The LTC3701 switching regulator, IC₁, provides two independently adjustable output voltages with very high voltage accuracy at a cost compatible with consumer-type applications. Because of cost constraints, it does not provide the soft-start or shutdown features present in other switching regulators. This design adds three discrete transistors to the conventional regulator circuitry to provide both arbitrary power-on-sequencing control and a simultaneous-shutdown feature. Q₃, Q₄, and Q₅ are inexpensive discrete devices that control the voltage on the regulator's I_TH/Run pins. The I_TH/Run pins of IC₁ provide an external compensation to the internal feedback loops; they can also serve to shut down the device when you pull them to ground. A microprocessor's TTL/CMOS-compatible input signal (Sleep) controls the power state of the circuit. You can put the circuit into shutdown mode by either letting the Sleep pin float high or pulling it higher than approximately 1.5V. Q₃ then connects the I_TH/Run1 pin to ground, which causes the V_CORE core-voltage supply to shut off. The V_CORE voltage then drops toward ground, and Q₄ stops conducting when V_CORE falls below approximately 0.8V. The gate of Q₅ pulls to the 5V unregulated input voltage, and Q₅ shorts the I_TH/Run2 pin to ground, which turns off the 3.3V regulator. The circuit is now in standby mode, and both power supplies are off.

Pulling the Sleep pin lower than approximately 0.8V turns on the power supply and sequences the voltages in the following manner: Q₃ stops conducting, and the voltage on the I_TH/Run1 pin can rise, thanks to internal current sources in IC₁. The V_CORE voltage regulator then starts to operate, and V_CORE rises to its set voltage, 1.2V by default. Q₄ starts conducting as soon as V_CORE rises above approximately 0.8V. This action turns off Q₅ and allows the I_TH/Run2 pin voltage to start rising. The 3.3V power supply thus turns on. The combined effect of driving Q₄ and Q₅ from the V_CORE voltage is that the 3.3V I/O voltage always turns on only after the V_CORE voltage attains an established level. The end result is to sequence the power supplies over a period of 4 msec (Figure 2).

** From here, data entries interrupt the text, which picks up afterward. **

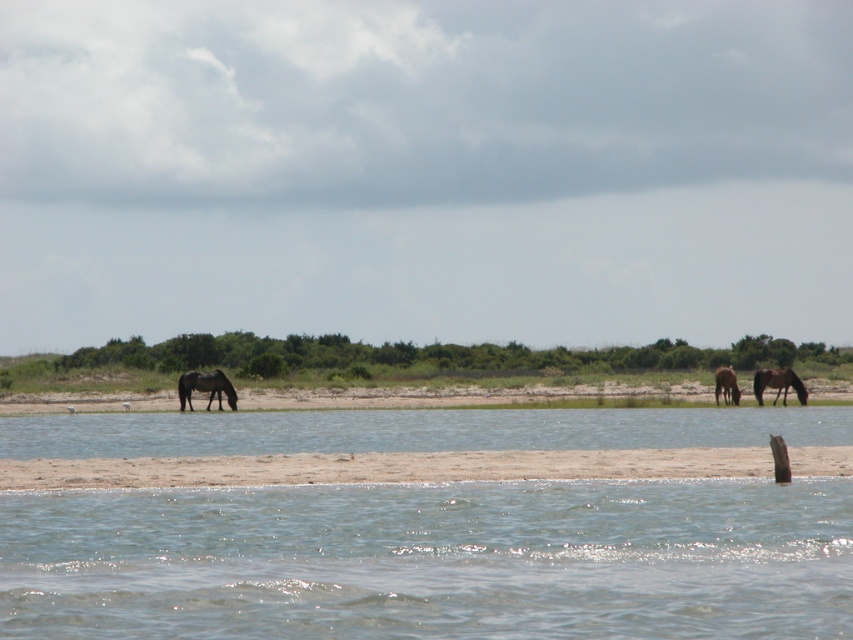 Question: Which point appears farthest from the camera in this image?

Choices:
 (A) (219, 408)
 (B) (323, 557)
 (C) (770, 372)

Answer: (A)

Question: Can you confirm if dark brown glossy horse at center is positioned to the right of brown glossy horse at right?

Choices:
 (A) yes
 (B) no

Answer: (B)

Question: Can you confirm if brown matte horse at right is positioned to the right of brown glossy horse at right?

Choices:
 (A) no
 (B) yes

Answer: (B)

Question: Which point appears closest to the camera in this image?

Choices:
 (A) (776, 396)
 (B) (190, 372)
 (C) (483, 566)
 (D) (723, 378)

Answer: (C)

Question: Is dark brown glossy horse at center above brown matte horse at right?

Choices:
 (A) yes
 (B) no

Answer: (B)

Question: Which point is closer to the camera?

Choices:
 (A) brown matte horse at right
 (B) dark brown glossy horse at center

Answer: (B) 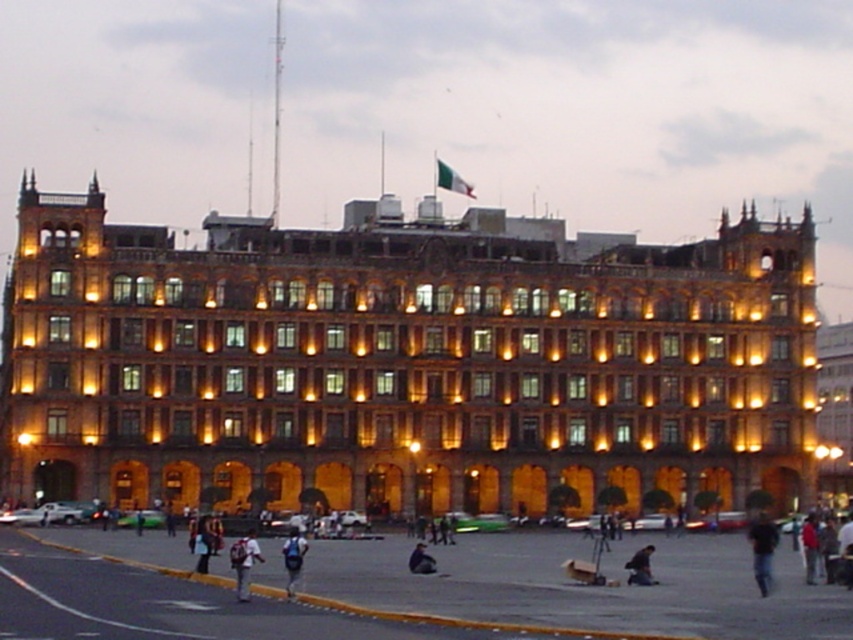 Question: Does white backpack at center appear on the left side of light blue backpack at center?

Choices:
 (A) yes
 (B) no

Answer: (A)

Question: Which point is farther to the camera?

Choices:
 (A) golden stone building at center
 (B) dark blue jeans at center
 (C) blue denim jeans at lower right

Answer: (A)

Question: Which point is farther to the camera?

Choices:
 (A) white backpack at center
 (B) blue denim jeans at lower right

Answer: (B)

Question: Which object is closer to the camera taking this photo?

Choices:
 (A) blue denim jeans at lower right
 (B) dark blue jeans at center
 (C) light blue backpack at center

Answer: (C)

Question: Is golden stone building at center below smooth asphalt road at lower left?

Choices:
 (A) no
 (B) yes

Answer: (A)

Question: Does smooth asphalt road at lower left have a lesser width compared to light blue backpack at center?

Choices:
 (A) yes
 (B) no

Answer: (B) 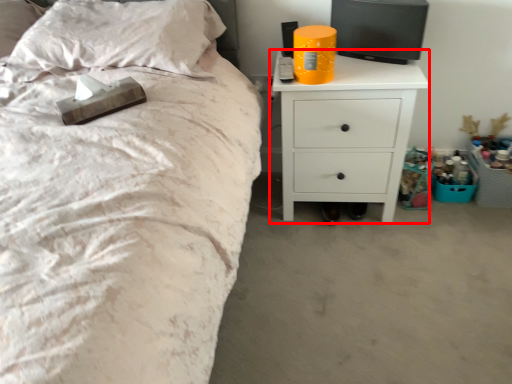 Question: Considering the relative positions of nightstand (annotated by the red box) and pillow in the image provided, where is nightstand (annotated by the red box) located with respect to the staircase?

Choices:
 (A) left
 (B) right

Answer: (B)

The circuit is symmetric, and changing the base drive of Q₄ and interchanging the drain signals of Q₃ and Q₅ reverses the sequencing order of the power supplies for chips that require the I/O voltage to rise before the core voltage. You can adjust the value of R₁ to generate any core voltage above approximately 1V. You may need to adjust the value of R₉ if your design requires core voltages below approximately 1V. You can replace Q₃ and Q₅ by potentially cheaper industry-standard 2N2007 devices at the expense of slightly higher capacitive loading on the I_TH/Run pins of IC₁. C₂ and C₆ are compensation capacitors that the Linear Technology literature does not mention but that are highly effective in preventing subharmonic oscillation arising from dynamic current loading on the outputs. (See the Linear Technology Web site for information on subharmonic oscillation.)

The gate-drain-source capacitance of Q₃ and Q₅ also add to the stability of the loop filter. Note that sequencing the turn-on ramps of the power supplies also has the benefit of reducing the inrush current into the power supply by staggering this current and preventing simultaneous current loading of the primary bypass capacitors by both power supplies. The selected component values allow for more than 2A of current on the 3.3V line and more than 3.5A of current on the V_CORE line.